**Source records**

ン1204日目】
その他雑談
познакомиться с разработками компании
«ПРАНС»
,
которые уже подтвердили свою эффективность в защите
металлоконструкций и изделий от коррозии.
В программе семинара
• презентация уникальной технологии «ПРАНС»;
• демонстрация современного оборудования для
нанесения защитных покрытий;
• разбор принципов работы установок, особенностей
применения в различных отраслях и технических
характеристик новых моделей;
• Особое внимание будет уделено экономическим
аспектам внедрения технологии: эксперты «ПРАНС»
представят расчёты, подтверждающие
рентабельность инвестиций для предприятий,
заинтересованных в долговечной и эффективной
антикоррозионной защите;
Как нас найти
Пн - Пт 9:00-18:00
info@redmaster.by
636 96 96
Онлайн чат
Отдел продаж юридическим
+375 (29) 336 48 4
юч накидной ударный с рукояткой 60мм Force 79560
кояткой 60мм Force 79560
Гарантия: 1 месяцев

**WORK ITEM**
Retype the records above from the very first line down to the line with "(29) 336 48 4", keeping both of those lines. Include nothing beyond them.

**RESPONSE BOX**
ン1204日目】
その他雑談
познакомиться с разработками компании
«ПРАНС»
,
которые уже подтвердили свою эффективность в защите
металлоконструкций и изделий от коррозии.
В программе семинара
• презентация уникальной технологии «ПРАНС»;
• демонстрация современного оборудования для
нанесения защитных покрытий;
• разбор принципов работы установок, особенностей
применения в различных отраслях и технических
характеристик новых моделей;
• Особое внимание будет уделено экономическим
аспектам внедрения технологии: эксперты «ПРАНС»
представят расчёты, подтверждающие
рентабельность инвестиций для предприятий,
заинтересованных в долговечной и эффективной
антикоррозионной защите;
Как нас найти
Пн - Пт 9:00-18:00
info@redmaster.by
636 96 96
Онлайн чат
Отдел продаж юридическим
+375 (29) 336 48 4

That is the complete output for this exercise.